Muscles begetting morality. Foreign, no? Muscles getting us paid, perhaps. Muscles morphing into fame and sponsorship. But the notion of sport and competition as a fundamental way to build ethics and character has all but been discarded the past 25 years.

Amateurism as an ethic became so confining it gave way to sport as a living, and it spurred the advent of the truly modern Games. If Jim Thorpe's medals were taken away, Ian Thorpe's hardware is worth IOC-approved cash.

The more the Games evolve, on the contradictions go. Set foot in the sunken passageway of Ancient Olympia, to the return of competition after 1,600 years. Place your foot in the same grooved marble starting blocks as Leonidas of Rhodes. Touch the past — before the grounds are desecrated by the women's shot put champion, popped for a drug test a few days later.

Another gold medal null and void, the Doping Arms Race escalates.

Track and field drew crowds of 70,000 to Olympic Stadium, the Greeks paying tribute to the classical athletic disciplines like few nations. But the cloud of steroids was omnipresent, and when the Games were done 22 athletes had either tested positive for performance-enhancing drugs or failed to show up for a test.

So many different Olympics now, so many different Olympians.

Time clocks officiate most competitions, judges run and ruin others, enough to make you want to divide the Games in two — an objective Olympics and a subjective Olympics.

How can an NBA star such as Richard Jefferson, cooped up on a luxurious ocean liner — telling his Athenian cab driver, Andreas Galos, he will pay his 150-Euro fine for driving in the illegal Olympic lanes to get him back to the boat by 5 a.m. on game night — possibly be on the same Olympic team as Mariel Zagunis, a 19-year-old, bubbly kid from Beaverton, Ore., who claimed America's first fencing gold medal since 1904?

Zagunis will go on to Notre Dame, keep her NCAA eligibility and hope for a good life and a good job. Jefferson goes back home to amenities befitting a king, a life in which the Olympics is more of a footnote than a seminal life moment. Maybe we just have to reconcile ourselves to the fact that the Olympics are locked in a constant battle between the spirit of the ancients and the reality of the present.

The question is, then: Do they all find the same meaning? No. It's impossible, given their backgrounds and current stations in life. But neither do the spectators find the same meaning. We don't like ambiguity when it comes to the Olympics; we want something distilled and crystallized to embody the purity of sport. The IOC lives by this doctrine and yet always finds tripwires — be it Kostas Kenteris, the Greek sprinter who was supposed to light the cauldron before he curiously decided to skip a drug test, or the unseemliness of an incompetent judge siphoning the spirit out of an entire sport of pixies and strong, little men.
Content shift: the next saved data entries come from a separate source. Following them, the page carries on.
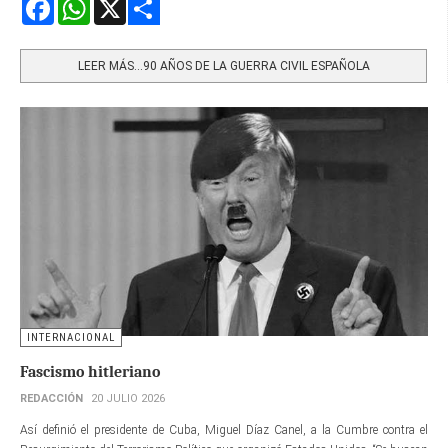
Facebook
WhatsApp
X
Share
LEER MÁS…90 AÑOS DE LA GUERRA CIVIL ESPAÑOLA
INTERNACIONAL
Fascismo hitleriano
REDACCIÓN
20 JULIO 2026
Así definió el presidente de Cuba, Miguel Díaz Canel, a la Cumbre contra el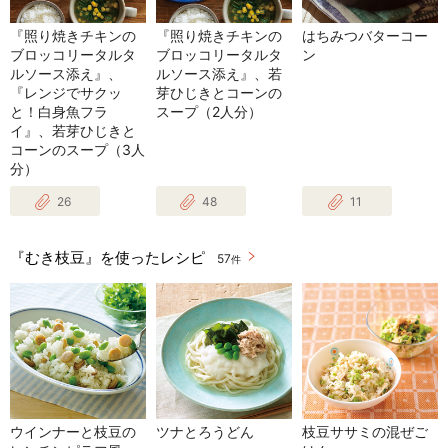
『照り焼きチキンの
『照り焼きチキンの
はちみつバターコー
ブロッコリータルタ
ブロッコリータルタ
ン
ルソース添え』、
ルソース添え』、若
『レンジでサクッ
芽ひじきとコーンの
と！白身魚フラ
スープ（2人分）
イ』、若芽ひじきと
コーンのスープ（3人
分）
26
48
11
『むき枝豆』を使ったレシピ
57
件
ウインナーと枝豆の
ツナとろうどん
枝豆ササミの混ぜご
And so you are left waiting for a moment, the night the little Brazilian with the big heart enters the old marble stadium the way Spiridon Louis did 108 years ago. You watch him come in, imitating a kite blowing in the wind, a human airplane, weaving, about to land on the last night in the last event of the Olympic Games. Hours after a man accosted him in the middle of competition, in the middle of a modern world's madness, he proudly wore an olive wreath on his crown — just like the gods.
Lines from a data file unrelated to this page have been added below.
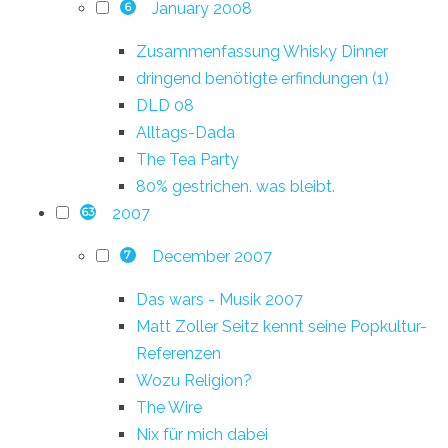
January 2008
6
Zusammenfassung Whisky Dinner
dringend benötigte erfindungen (1)
DLD 08
Alltags-Dada
The Tea Party
80% gestrichen. was bleibt.
2007
63
December 2007
7
Das wars - Musik 2007
Matt Zoller Seitz kennt seine Popkultur-
Referenzen
Wozu Religion?
The Wire
Nix für mich dabei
"It is a festive moment," de Lima said, explaining why he was so joyous when he entered the stadium. "It is a unique moment. Most athletes never have this moment, very few have the privilege to live such moments."

Vanderlei de Lima tells you with his resolve and smile that it is all right. He ran the great race of the past and overcame the most bizarre of modern hurdles — not unlike the nation that held these Games. What a poignant and perfect finish for the old world, no?

Poor Pheidippides. At least his spiritual descendant lived to tell about it.